Extraordinary advances have occurred in the last decade in our ability to process images in order to gain maximum information from them. Most of this is due to the advent of cheap and powerful computers. The widespread use of computers has permeated every field of science. Astronomy makes extensive use of digital information. This marks a profound change in our way of viewing the world. It is now easy to convert each picture element or pixel in an image into a number. Such a digital image may come not only from a CCD; an ordinary photo can be scanned and measured and converted into such pixels, which is called digitizing the image. The position of each pixel and its brightness is stored in a computer. Then the image can be processed in many ways. A technique that helps to emphasize subtle details of images is to assign different colors to each brightness level. In this way, we could produce an image in which the colors have nothing to do with the original colors but are used merely as a code to allow us to separate features of slightly different brightness. Such images are called false color images. When you see images made at radio or X-ray wavelengths they are by definition false color since the eye cannot detect those wavelengths. Mapping an invisible wavelength of radiation into a visible color is an excellent way for us to appreciate what is revealed by observations across the electromagnetic spectrum.

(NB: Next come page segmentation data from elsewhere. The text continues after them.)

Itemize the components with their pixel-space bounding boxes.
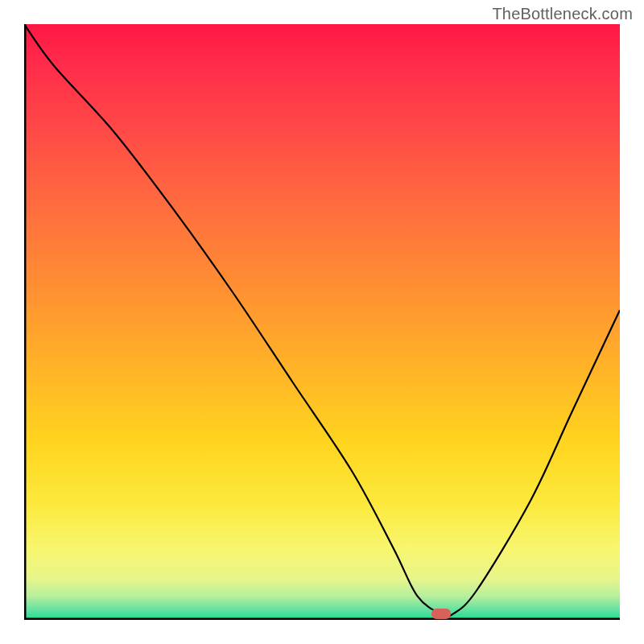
chart-container [24, 24, 620, 620]
gradient-background [24, 24, 620, 620]
bottleneck-chart [24, 24, 620, 620]
optimum-marker [431, 609, 451, 619]
watermark-text: TheBottleneck.com [492, 5, 633, 23]
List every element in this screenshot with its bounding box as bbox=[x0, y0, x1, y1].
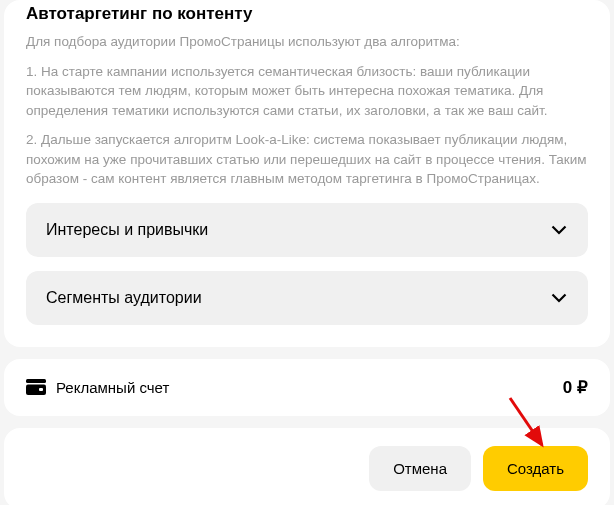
account-info: Рекламный счет bbox=[26, 379, 169, 396]
accordion-interests-label: Интересы и привычки bbox=[46, 221, 208, 239]
account-balance: 0 ₽ bbox=[563, 377, 588, 398]
actions-bar: Отмена Создать bbox=[4, 428, 610, 505]
intro-text: Для подбора аудитории ПромоСтраницы испо… bbox=[26, 32, 588, 52]
section-title: Автотаргетинг по контенту bbox=[26, 4, 588, 24]
accordion-segments[interactable]: Сегменты аудитории bbox=[26, 271, 588, 325]
chevron-down-icon bbox=[550, 224, 568, 236]
cancel-button[interactable]: Отмена bbox=[369, 446, 471, 491]
account-card: Рекламный счет 0 ₽ bbox=[4, 359, 610, 416]
svg-rect-2 bbox=[39, 388, 43, 391]
chevron-down-icon bbox=[550, 292, 568, 304]
paragraph-1: 1. На старте кампании используется семан… bbox=[26, 62, 588, 121]
accordion-segments-label: Сегменты аудитории bbox=[46, 289, 202, 307]
create-button[interactable]: Создать bbox=[483, 446, 588, 491]
account-label: Рекламный счет bbox=[56, 379, 169, 396]
accordion-interests[interactable]: Интересы и привычки bbox=[26, 203, 588, 257]
wallet-icon bbox=[26, 379, 46, 395]
svg-rect-0 bbox=[26, 379, 46, 383]
paragraph-2: 2. Дальше запускается алгоритм Look-a-Li… bbox=[26, 130, 588, 189]
targeting-section: Автотаргетинг по контенту Для подбора ау… bbox=[4, 0, 610, 347]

False color composite image of the Orion Nebula as seen by the Hubble and Spitzer Space Telescopes. Click here for original source URL.
False color can be misleading, because it does not necessarily contain any physical information. For this reason, optical astronomers prefer to use "true color" images, though many texts and magazines are full of false color imagery. "True color" is in quotes because at some level of detail it is difficult to reproduce all the nuances of natural color, especially in faint objects. Scientists working at the Space Telescope Science Institute made a conscious decision long ago to give Hubble Space Telescope images as much fidelity as possible to what the eye would see. So when you see HST images, especially from the "Hubble Heritage" project, their colors are quite realistic. How can we use a CCD to make a "true color" image? As with photography, this is done by combining two or three CCD exposures through different color filters into one final color image. Images made at wavelengths outside the visible spectrum are by definition "false color", since the eye cannot detect these types of radiation! However, some attempt is made to adhere to the sense of the electromagnetic spectrum, so that longer infrared wavelengths are shown in red and shorter infrared wavelengths are shown in blue, for example.